Puerto Rico’s colonial status hinges on a New York hedge fund’s greed
While the drama in Venezuela currently has center stage in sovereign debt circles, a lawsuit in San Juan has the potential to be one of the most significant in sovereign debt history. This lawsuit could not only derail Puerto Rico’s current debt restructuring attempts, but it could also call into question the constitutionality of its status as an “unincorporated” U.S. territory. Rarely does a case that is nominally about debt so squarely involve the question of what it means to be sovereign.
In 2016, Congress passed the Puerto Rico Oversight, Management and Economic Stability Act, or Promesa, which among other things established a control board with broad powers to run Puerto Rico’s finances until it can be returned to fiscal stability. To quote the title of one of the academic articles that inspired the control board idea, it is a “dictatorship for democracy” in the form of a temporary, undemocratic institution designed to restore order.
{mosads}Unsurprisingly, the board has faced strong opposition. Critics allege that it fails to address the island’s underlying economic problems, and also that it fails even the most basic tests of democratic accountability. Some union leaders, environmental groups, and left-wing political parties see the board as a tool of vulture capitalists working in cahoots with the federal government to reimpose colonial rule.
This makes it all the more striking that their most powerful ally against the board might well be an infamous New York hedge fund, whose lawsuit could bring the control board crashing down, and perhaps even alter Puerto Rico’s territorial status. The hedge fund, Aurelius, has a straightforward claim: The members of the Promesa board were unconstitutionally appointed, and therefore the steps toward a debt restructuring that the control board has taken and plans to take (which would likely force Aurelius to take a haircut on the nearly half a billion dollars of Puerto Rican debt it holds) are invalid.
The basis for this claim lies in the appointments clause of the Constitution, which specifies that principal federal officers must be appointed by the president, with the advice and consent of the Senate. Although the case law is not crystal clear, principal federal officers tend to be those who exercise significant authority pursuant to federal law and who have the president as their only boss. If the appointment of a seven-member control board with carte blanche to run the finances of the country’s biggest territory is not the appointment of primary federal officers, what is?
But the board members have an answer. Puerto Rico is, according to century-old Supreme Court precedents, an “unincorporated territory.” That means that the board members are territorial officers under the territorial clause of the Constitution, not federal officers subject to the appointments clause. The former clause gives Congress the power to “make all needful rules and regulations respecting the territory or other property belonging to the United States.” A plenary authority is not subject to the usual constraints of the separation of powers.
That those Supreme Court precedents, the much-reviled Insular Cases, are still part of American law is an embarrassment. They were written by the same basic lineup of justices who penned Plessy v. Ferguson, and are tainted by a stunningly racist and colonial mindset. Plessy v. Ferguson is the infamous case that held that “separate but equal” was constitutional, and it was explicitly overturned by Brown v. Board of Education. The Insular Cases, by contrast, remain good law and are still the basis of Puerto Rico’s form of sovereign limbo.
The federal district court in San Juan is therefore presented not simply with an aggrieved creditor, but with a claim that goes right to the heart of Puerto Rico’s legal status. The core question, in a way, is whether Puerto Rico, more than a century after it was acquired through conquest, remains still a distant colony, as the Insular Cases held, or has truly become part of the United States. For the millions of American citizens in Puerto Rico, the island’s legal status has been of paramount importance long before the debt crisis or the impact of Hurricane Maria.

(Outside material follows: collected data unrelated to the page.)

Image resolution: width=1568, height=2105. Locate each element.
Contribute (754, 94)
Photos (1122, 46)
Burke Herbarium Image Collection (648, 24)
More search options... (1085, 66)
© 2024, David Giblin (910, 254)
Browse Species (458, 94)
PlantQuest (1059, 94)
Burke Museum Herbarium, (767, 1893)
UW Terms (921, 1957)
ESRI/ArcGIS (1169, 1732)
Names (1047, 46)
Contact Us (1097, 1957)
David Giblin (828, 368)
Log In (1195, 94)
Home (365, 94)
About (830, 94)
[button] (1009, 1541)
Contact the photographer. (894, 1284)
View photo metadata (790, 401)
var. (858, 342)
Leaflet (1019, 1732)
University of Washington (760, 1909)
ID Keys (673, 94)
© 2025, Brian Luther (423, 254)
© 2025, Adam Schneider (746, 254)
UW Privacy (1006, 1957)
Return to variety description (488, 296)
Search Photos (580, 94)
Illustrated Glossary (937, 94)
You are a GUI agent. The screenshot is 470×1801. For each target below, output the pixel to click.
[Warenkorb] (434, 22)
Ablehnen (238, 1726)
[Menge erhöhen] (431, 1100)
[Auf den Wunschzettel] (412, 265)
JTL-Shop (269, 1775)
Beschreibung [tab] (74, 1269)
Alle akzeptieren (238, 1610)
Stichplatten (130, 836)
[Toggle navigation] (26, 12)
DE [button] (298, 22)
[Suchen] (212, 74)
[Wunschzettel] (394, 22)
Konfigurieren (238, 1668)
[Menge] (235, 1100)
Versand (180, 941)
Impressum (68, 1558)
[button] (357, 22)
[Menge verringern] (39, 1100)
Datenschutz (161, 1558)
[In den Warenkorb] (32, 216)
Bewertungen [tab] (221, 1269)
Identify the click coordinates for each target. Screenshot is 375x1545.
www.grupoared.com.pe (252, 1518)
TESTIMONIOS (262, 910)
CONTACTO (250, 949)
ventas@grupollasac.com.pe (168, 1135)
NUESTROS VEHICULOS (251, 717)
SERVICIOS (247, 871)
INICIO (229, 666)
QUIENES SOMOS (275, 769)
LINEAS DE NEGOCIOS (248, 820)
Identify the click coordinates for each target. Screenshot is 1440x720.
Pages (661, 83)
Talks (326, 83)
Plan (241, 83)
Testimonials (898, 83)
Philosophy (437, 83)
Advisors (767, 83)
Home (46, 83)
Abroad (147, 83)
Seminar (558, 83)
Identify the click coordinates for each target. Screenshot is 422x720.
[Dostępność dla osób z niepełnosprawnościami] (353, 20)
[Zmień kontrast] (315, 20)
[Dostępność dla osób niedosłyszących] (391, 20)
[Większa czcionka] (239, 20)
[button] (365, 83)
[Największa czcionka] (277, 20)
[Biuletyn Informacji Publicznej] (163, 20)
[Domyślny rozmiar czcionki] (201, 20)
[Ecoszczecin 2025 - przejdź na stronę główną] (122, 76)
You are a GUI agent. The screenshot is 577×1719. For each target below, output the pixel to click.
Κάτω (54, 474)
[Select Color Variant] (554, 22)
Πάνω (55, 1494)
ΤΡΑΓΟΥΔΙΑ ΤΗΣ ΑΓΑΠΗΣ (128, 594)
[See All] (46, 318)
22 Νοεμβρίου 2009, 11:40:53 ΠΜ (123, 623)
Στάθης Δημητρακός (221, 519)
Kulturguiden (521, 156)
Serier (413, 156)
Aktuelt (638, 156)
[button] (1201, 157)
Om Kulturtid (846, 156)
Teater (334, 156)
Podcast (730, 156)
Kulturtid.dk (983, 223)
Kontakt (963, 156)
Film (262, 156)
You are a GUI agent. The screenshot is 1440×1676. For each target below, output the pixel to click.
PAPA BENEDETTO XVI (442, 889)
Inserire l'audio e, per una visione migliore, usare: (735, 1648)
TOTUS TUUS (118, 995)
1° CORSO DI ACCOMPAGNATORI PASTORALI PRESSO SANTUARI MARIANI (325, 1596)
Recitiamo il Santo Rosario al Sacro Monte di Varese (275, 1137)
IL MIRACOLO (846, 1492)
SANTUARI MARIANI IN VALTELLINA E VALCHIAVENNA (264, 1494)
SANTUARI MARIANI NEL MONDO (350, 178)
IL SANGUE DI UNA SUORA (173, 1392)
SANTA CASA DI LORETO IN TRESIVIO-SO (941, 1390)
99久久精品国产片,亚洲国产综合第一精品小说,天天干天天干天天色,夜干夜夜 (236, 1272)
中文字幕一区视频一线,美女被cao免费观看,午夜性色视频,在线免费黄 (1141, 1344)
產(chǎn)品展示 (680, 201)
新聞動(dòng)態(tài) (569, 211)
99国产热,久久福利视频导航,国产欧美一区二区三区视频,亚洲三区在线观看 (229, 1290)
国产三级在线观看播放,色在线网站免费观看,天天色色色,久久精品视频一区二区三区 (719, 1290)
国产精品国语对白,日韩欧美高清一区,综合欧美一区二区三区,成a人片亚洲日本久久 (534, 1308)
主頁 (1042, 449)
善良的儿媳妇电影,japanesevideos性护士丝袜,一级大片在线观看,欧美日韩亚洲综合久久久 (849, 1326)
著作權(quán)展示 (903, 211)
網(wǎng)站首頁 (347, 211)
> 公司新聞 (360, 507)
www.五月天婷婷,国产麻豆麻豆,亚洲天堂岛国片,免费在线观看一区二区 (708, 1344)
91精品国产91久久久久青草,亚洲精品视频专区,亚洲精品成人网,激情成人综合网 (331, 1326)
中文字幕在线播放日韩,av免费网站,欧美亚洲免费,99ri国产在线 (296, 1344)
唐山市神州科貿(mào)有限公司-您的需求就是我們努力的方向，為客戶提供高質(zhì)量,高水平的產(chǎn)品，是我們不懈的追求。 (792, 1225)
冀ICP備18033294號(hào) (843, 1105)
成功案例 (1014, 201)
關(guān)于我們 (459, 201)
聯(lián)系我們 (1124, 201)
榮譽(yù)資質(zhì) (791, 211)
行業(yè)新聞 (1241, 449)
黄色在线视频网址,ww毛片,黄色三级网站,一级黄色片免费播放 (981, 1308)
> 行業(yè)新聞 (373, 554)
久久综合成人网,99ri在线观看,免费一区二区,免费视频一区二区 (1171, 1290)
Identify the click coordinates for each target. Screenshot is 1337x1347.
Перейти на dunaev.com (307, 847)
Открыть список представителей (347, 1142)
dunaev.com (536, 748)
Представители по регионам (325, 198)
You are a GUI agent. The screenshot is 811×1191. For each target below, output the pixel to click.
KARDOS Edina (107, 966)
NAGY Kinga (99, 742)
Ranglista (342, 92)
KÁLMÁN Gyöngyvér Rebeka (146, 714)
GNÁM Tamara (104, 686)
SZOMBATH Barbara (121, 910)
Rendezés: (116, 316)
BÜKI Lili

For decades now, Puerto Ricans have debated whether and how to become the 51st state, become an independent nation, or remain a territory with no voting representation in Congress. Many have concluded that their preferences will be ignored on the mainland, which might help explain why only a quarter of eligible voters showed up for a June referendum on the island’s status. In the words of one U.S. congressman of Puerto Rican descent, “Congress won’t do anything.” Maybe. But Aurelius is not going away, and it has a war chest, a brilliant legal team, and a tenacity that will force the federal government to take note.
This is, after all, one of the same hedge funds that, in the infamous “pari passu” litigation, brought the Argentine government to its knees just a few years ago. The Aurelius managers did not set out to lead a constitutional crusade from their Fifth Avenue penthouses. They simply want to avoid having to take pennies on the dollar for their bonds (which is what the board will probably do in order to get Puerto Rico back to sustainability). But in fighting against the board, Aurelius has already proven willing to smash away at the foundations of Puerto Rico’s legal status.
A century ago, economic disputes over things like sugar tariffs led to the Insular Cases, which established Puerto Rico’s status as an “unincorporated territory.” The financial dispute currently playing out in that quiet federal district court in San Juan might just unwind it.
Joseph Blocher and Mitu Gulati are law professors at Duke University and authors of “Puerto Rico and the Right of Accession.”